# Supplied information
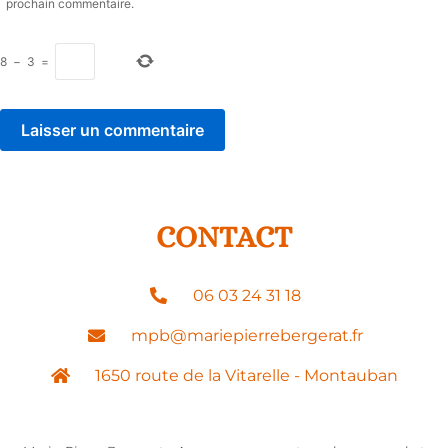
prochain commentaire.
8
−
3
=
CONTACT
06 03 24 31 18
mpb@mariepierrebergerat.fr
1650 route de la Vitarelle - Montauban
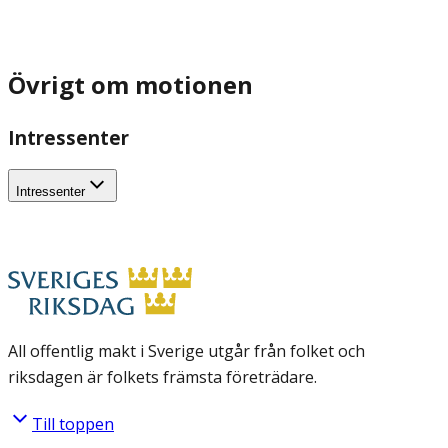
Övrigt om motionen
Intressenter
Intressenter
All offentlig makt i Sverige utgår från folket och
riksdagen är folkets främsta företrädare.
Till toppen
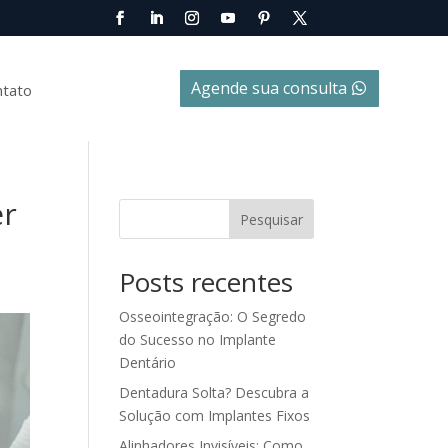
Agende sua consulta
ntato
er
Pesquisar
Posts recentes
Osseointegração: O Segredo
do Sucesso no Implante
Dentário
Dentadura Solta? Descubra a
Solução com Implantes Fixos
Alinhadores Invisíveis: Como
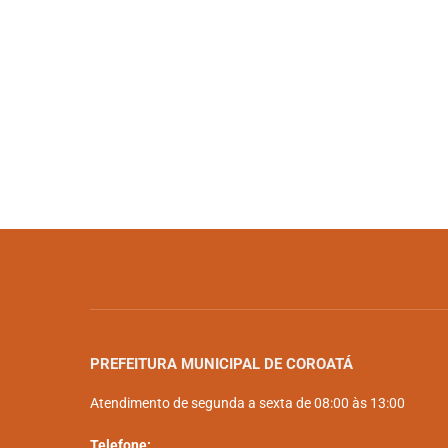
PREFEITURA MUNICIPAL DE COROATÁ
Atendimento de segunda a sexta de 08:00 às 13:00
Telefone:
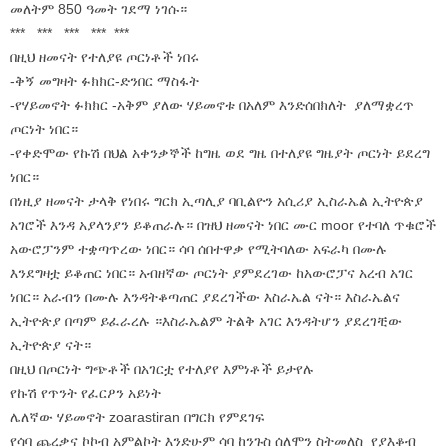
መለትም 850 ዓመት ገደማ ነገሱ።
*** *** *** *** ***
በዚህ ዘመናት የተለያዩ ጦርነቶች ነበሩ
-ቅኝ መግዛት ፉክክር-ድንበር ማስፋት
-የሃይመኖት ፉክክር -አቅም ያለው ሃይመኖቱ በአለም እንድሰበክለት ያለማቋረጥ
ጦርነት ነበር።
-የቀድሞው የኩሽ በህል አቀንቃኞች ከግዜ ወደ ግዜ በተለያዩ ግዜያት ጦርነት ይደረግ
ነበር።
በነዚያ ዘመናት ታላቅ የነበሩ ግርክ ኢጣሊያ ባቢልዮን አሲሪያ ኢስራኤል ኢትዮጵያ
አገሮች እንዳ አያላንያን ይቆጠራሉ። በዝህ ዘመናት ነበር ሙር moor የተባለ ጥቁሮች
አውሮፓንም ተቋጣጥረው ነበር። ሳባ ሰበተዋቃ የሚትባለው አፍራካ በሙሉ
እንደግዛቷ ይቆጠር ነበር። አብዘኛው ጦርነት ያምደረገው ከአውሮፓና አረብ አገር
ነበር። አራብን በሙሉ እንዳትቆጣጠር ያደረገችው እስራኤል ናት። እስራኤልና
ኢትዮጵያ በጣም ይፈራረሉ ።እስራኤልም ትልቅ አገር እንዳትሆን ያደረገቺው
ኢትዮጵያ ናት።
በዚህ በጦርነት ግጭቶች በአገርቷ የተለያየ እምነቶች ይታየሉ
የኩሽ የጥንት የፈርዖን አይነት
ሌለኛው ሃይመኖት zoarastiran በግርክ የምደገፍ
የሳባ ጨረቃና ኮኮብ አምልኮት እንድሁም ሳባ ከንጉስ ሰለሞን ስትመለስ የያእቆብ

# About this exercise
Give every entry again as it is, dropping its pictures.

# Reply to the task
prochain commentaire.
8
−
3
=
CONTACT
06 03 24 31 18
mpb@mariepierrebergerat.fr
1650 route de la Vitarelle - Montauban
Övrigt om motionen
Intressenter
Intressenter
All offentlig makt i Sverige utgår från folket och
riksdagen är folkets främsta företrädare.
Till toppen
Agende sua consulta
ntato
er
Pesquisar
Posts recentes
Osseointegração: O Segredo
do Sucesso no Implante
Dentário
Dentadura Solta? Descubra a
Solução com Implantes Fixos
Alinhadores Invisíveis: Como
PREFEITURA MUNICIPAL DE COROATÁ
Atendimento de segunda a sexta de 08:00 às 13:00
Telefone:
መለትም 850 ዓመት ገደማ ነገሱ።
*** *** *** *** ***
በዚህ ዘመናት የተለያዩ ጦርነቶች ነበሩ
-ቅኝ መግዛት ፉክክር-ድንበር ማስፋት
-የሃይመኖት ፉክክር -አቅም ያለው ሃይመኖቱ በአለም እንድሰበክለት ያለማቋረጥ
ጦርነት ነበር።
-የቀድሞው የኩሽ በህል አቀንቃኞች ከግዜ ወደ ግዜ በተለያዩ ግዜያት ጦርነት ይደረግ
ነበር።
በነዚያ ዘመናት ታላቅ የነበሩ ግርክ ኢጣሊያ ባቢልዮን አሲሪያ ኢስራኤል ኢትዮጵያ
አገሮች እንዳ አያላንያን ይቆጠራሉ። በዝህ ዘመናት ነበር ሙር moor የተባለ ጥቁሮች
አውሮፓንም ተቋጣጥረው ነበር። ሳባ ሰበተዋቃ የሚትባለው አፍራካ በሙሉ
እንደግዛቷ ይቆጠር ነበር። አብዘኛው ጦርነት ያምደረገው ከአውሮፓና አረብ አገር
ነበር። አራብን በሙሉ እንዳትቆጣጠር ያደረገችው እስራኤል ናት። እስራኤልና
ኢትዮጵያ በጣም ይፈራረሉ ።እስራኤልም ትልቅ አገር እንዳትሆን ያደረገቺው
ኢትዮጵያ ናት።
በዚህ በጦርነት ግጭቶች በአገርቷ የተለያየ እምነቶች ይታየሉ
የኩሽ የጥንት የፈርዖን አይነት
ሌለኛው ሃይመኖት zoarastiran በግርክ የምደገፍ
የሳባ ጨረቃና ኮኮብ አምልኮት እንድሁም ሳባ ከንጉስ ሰለሞን ስትመለስ የያእቆብ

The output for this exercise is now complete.